Captain Jonathan Archer was going insane.
As he paced back and forth in front of his command chair, Jon could feel the eyes of his junior officers tracking his movements. He knew that his nervous pacing wasn't entirely professional, but his growing concern over his two lost officers – his two lost friends – made it impossible for him to just sit down and wait until they could see the crash site again. Besides, if he sat down, Archer knew that he would end up drumming his fingers on the chair's armrests.
On the main viewscreen, the image of the planet appeared peaceful, despite the fierce fighting that was even now raging across much of its surface. There had been no additional atomic bombs used since the opening minutes, although the conventional weapons being used were no less lethal. According to the intercepts that Hoshi had translated, the warring nation-states seemed intent on utterly obliterating one another with guns and knives instead of weapons of mass destruction. It was the kind of abject insanity that Earth had only recently evolved beyond, and Jon swallowed the self-disgust that tried to swell up from his stomach when he thought about his role in precipitating the war.
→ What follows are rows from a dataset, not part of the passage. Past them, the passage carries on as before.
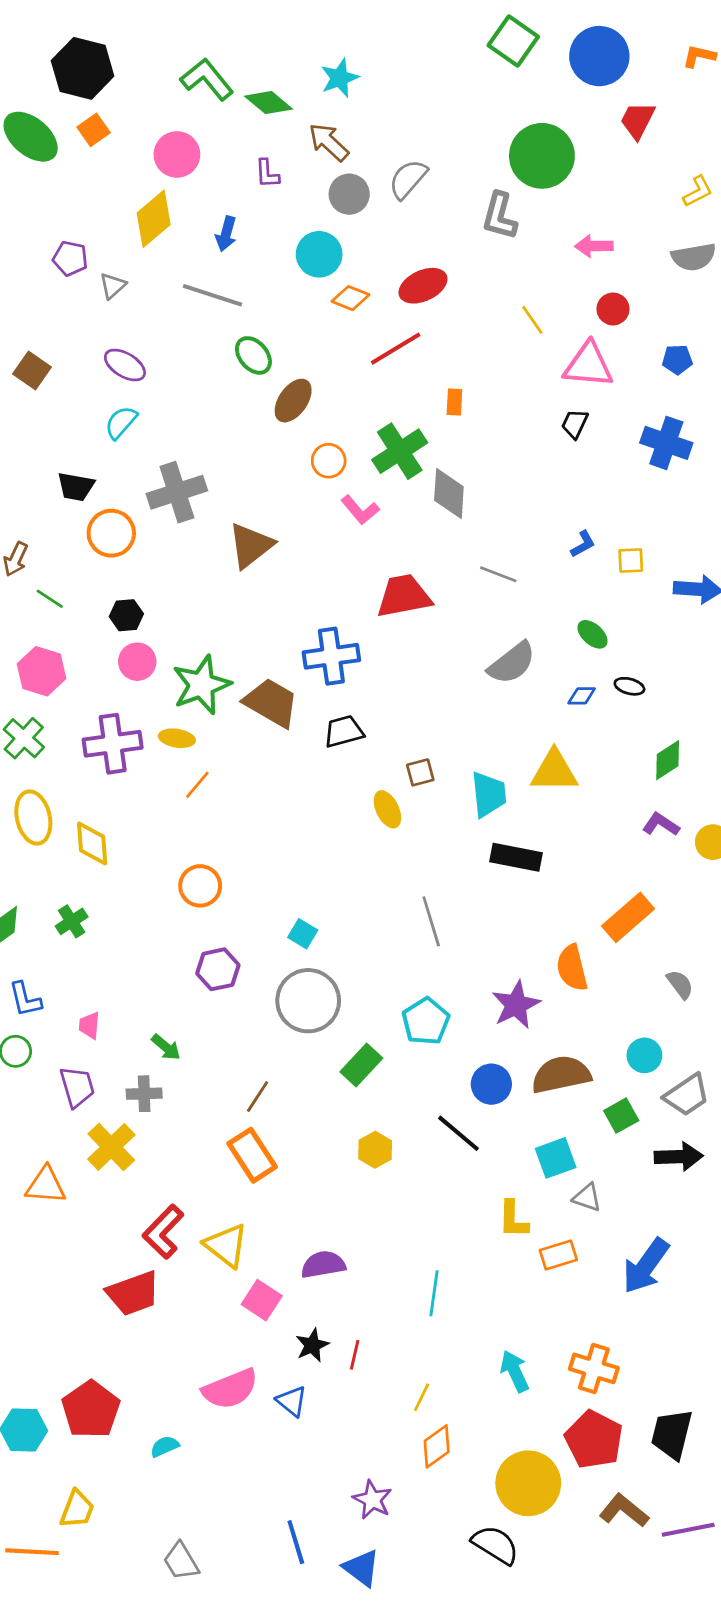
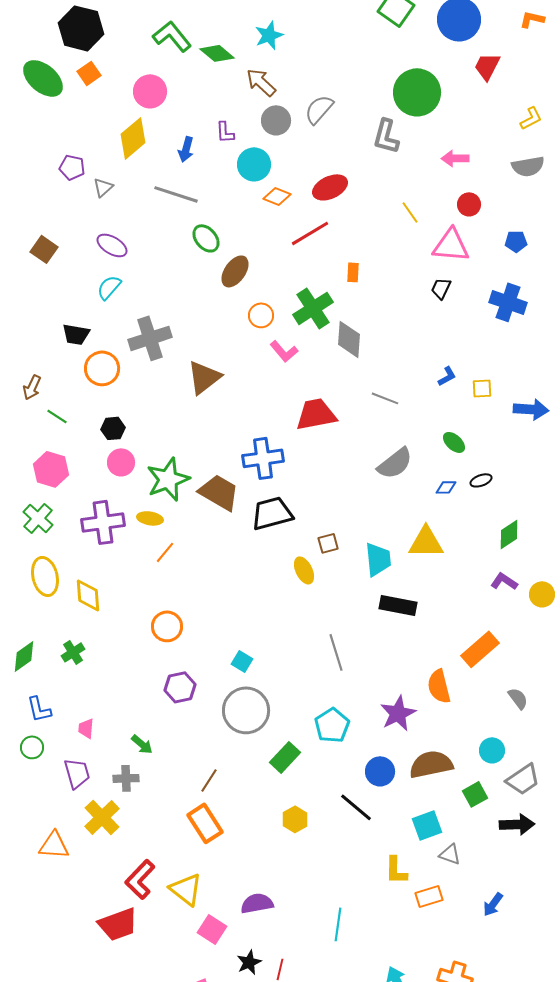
purple L-shape: (267, 174) -> (225, 132), moved
black ellipse: (629, 686) -> (481, 480), turned -35
black trapezoid: (344, 731) -> (272, 513), size x1.4
blue arrow: (646, 1266) -> (493, 904), size x0.6

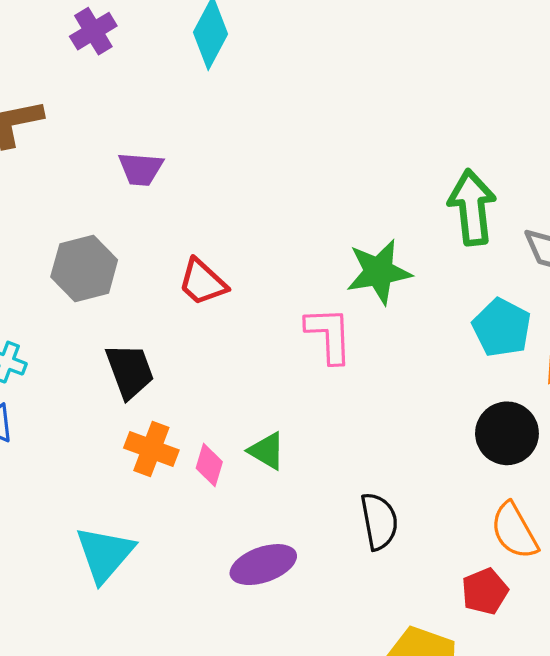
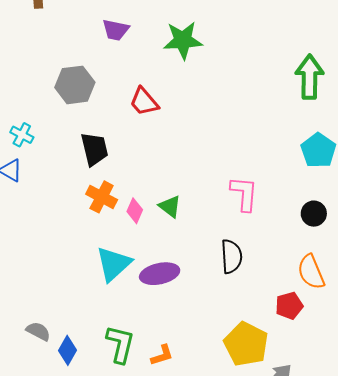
green star: (379, 272) -> (183, 40), moved
pink L-shape: (329, 335) -> (244, 194), moved
black circle: (507, 433) -> (314, 214), size x0.7
cyan triangle: (105, 554) -> (114, 264), moved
Though no additional reference to Enterprise's presence behind the moon had been made, Archer still knew that this war was his fault, and he desperately didn't want to add two more deaths to the tally.
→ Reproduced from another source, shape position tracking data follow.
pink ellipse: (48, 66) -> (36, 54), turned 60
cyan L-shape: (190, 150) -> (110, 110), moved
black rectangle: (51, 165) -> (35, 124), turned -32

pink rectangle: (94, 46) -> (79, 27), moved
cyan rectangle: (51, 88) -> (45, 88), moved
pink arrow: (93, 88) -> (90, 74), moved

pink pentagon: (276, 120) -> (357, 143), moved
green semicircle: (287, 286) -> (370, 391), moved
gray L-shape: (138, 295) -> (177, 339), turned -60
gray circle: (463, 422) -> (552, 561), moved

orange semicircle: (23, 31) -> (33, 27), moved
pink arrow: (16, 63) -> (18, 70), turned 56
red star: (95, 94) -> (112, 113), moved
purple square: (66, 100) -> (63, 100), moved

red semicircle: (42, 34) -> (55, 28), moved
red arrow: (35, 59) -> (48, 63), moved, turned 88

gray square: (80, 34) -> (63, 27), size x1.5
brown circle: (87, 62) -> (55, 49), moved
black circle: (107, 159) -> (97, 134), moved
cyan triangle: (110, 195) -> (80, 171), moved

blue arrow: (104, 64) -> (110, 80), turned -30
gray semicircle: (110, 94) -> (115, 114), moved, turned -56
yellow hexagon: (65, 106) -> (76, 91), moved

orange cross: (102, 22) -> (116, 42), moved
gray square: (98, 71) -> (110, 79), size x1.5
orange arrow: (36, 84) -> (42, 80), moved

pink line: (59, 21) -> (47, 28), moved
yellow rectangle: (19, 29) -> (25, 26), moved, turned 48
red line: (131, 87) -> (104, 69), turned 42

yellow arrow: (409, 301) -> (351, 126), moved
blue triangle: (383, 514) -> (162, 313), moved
A chirp from the science board broke him out of his morose thoughts, and he gave Ensign Ling – Amy, he reminded himself – a sharp look. She input commands into the console before glancing up.
"Re-establishing visual of the crash site," she said. With a flicker, the viewscreen transformed, and Jon heard someone gasp.
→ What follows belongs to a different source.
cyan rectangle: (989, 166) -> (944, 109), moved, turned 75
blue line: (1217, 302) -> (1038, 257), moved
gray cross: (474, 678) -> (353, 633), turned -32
There was very little left of Shuttlepod One, and what remained had clearly been smashed into pieces or ripped apart by explosives. The entire area was crawling with soldiers intent on salvaging the shattered chunks of metal, and nearly a dozen prop-driven aircraft circled the crash site. A trio of what looked to be hot air balloons was also orbiting the military formations.
Far, far worse, though, was the sight of two blanket-covered forms clearly visible near the crash.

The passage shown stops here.